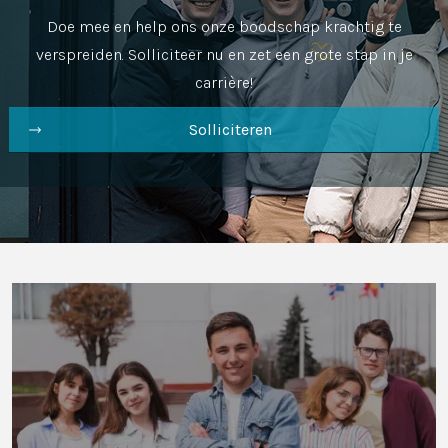
Doe mee en help ons onze boodschap krachtig te
verspreiden. Solliciteer nu en zet een grote stap in je
carrière!
Solliciteren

____

• **WORK REQUEST**
Copy each line above exactly. Images do not belong in the copy.

• **SOLUTION TO THE PROBLEM**
Doe mee en help ons onze boodschap krachtig te
verspreiden. Solliciteer nu en zet een grote stap in je
carrière!
Solliciteren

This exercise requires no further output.